[Saved data entries]
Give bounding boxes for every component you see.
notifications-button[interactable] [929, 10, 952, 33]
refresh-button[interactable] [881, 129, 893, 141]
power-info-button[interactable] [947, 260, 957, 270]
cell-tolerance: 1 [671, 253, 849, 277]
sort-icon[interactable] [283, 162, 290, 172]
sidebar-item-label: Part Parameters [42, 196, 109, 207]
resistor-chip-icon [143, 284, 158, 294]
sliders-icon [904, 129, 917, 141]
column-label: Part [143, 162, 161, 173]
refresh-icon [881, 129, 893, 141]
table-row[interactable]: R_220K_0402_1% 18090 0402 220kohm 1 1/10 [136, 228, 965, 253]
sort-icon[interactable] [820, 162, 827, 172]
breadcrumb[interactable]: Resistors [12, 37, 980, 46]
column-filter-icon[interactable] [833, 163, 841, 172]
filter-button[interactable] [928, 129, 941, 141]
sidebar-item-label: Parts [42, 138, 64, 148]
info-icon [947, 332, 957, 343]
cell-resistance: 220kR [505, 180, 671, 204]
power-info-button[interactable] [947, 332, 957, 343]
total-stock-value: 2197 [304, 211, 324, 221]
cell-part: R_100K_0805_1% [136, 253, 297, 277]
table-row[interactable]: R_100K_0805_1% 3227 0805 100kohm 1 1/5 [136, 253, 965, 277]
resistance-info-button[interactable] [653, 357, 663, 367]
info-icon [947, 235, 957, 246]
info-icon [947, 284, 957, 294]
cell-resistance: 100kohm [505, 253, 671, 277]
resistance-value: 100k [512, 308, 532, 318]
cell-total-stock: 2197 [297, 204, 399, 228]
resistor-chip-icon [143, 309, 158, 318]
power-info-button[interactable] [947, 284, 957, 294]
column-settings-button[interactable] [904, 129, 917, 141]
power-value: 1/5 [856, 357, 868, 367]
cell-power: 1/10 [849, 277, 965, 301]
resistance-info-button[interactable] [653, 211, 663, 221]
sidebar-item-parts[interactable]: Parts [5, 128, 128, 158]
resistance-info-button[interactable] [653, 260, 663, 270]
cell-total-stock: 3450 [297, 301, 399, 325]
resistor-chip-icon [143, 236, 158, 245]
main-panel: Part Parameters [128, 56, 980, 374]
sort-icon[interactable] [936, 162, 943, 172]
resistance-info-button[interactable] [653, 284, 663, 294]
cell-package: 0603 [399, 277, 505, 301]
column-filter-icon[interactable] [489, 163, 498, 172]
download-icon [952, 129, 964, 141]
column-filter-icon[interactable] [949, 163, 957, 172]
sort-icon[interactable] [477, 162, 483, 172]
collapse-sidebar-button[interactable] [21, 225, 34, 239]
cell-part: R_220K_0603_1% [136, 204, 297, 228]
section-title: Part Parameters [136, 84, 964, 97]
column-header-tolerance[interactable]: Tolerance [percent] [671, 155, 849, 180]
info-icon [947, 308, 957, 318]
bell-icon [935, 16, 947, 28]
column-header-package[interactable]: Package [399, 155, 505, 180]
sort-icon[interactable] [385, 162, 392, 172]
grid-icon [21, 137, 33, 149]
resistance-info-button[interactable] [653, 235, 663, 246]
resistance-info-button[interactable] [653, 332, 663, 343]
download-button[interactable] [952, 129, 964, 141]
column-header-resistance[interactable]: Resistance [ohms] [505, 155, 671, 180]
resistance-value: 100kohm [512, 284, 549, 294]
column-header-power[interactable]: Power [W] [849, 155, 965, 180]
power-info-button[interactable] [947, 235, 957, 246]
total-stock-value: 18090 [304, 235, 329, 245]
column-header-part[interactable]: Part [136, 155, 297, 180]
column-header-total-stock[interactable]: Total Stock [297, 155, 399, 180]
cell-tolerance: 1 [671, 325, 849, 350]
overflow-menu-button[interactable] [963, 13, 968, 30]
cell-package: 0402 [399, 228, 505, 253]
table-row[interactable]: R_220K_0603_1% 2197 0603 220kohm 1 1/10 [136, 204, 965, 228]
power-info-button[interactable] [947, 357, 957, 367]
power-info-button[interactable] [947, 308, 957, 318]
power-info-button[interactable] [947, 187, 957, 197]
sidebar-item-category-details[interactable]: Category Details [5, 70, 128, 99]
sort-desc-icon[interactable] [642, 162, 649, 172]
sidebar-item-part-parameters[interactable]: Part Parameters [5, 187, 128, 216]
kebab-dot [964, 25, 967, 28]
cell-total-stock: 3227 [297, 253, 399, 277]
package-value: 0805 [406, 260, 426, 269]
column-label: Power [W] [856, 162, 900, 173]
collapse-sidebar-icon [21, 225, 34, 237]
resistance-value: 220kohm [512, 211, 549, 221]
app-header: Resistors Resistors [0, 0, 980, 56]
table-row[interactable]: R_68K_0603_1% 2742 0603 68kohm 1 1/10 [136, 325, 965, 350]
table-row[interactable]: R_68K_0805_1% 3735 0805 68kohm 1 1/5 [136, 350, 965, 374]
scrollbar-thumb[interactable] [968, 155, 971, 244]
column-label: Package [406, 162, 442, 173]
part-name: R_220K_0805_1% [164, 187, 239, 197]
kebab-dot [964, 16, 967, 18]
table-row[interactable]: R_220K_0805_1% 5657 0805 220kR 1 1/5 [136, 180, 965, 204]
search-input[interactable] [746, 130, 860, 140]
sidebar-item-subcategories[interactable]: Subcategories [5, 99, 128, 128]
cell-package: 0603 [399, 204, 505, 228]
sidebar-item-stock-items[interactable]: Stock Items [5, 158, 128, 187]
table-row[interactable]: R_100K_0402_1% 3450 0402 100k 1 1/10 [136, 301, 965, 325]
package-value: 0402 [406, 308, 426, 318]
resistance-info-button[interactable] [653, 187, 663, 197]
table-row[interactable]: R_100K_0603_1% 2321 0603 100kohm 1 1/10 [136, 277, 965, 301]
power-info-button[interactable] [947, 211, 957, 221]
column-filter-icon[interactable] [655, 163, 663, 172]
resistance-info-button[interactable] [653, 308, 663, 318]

DIRECTIONS FOR THIS TASK: Reply with the count alone: how many lines of the records contain the string "collapse"?

ANSWER SECTION: 2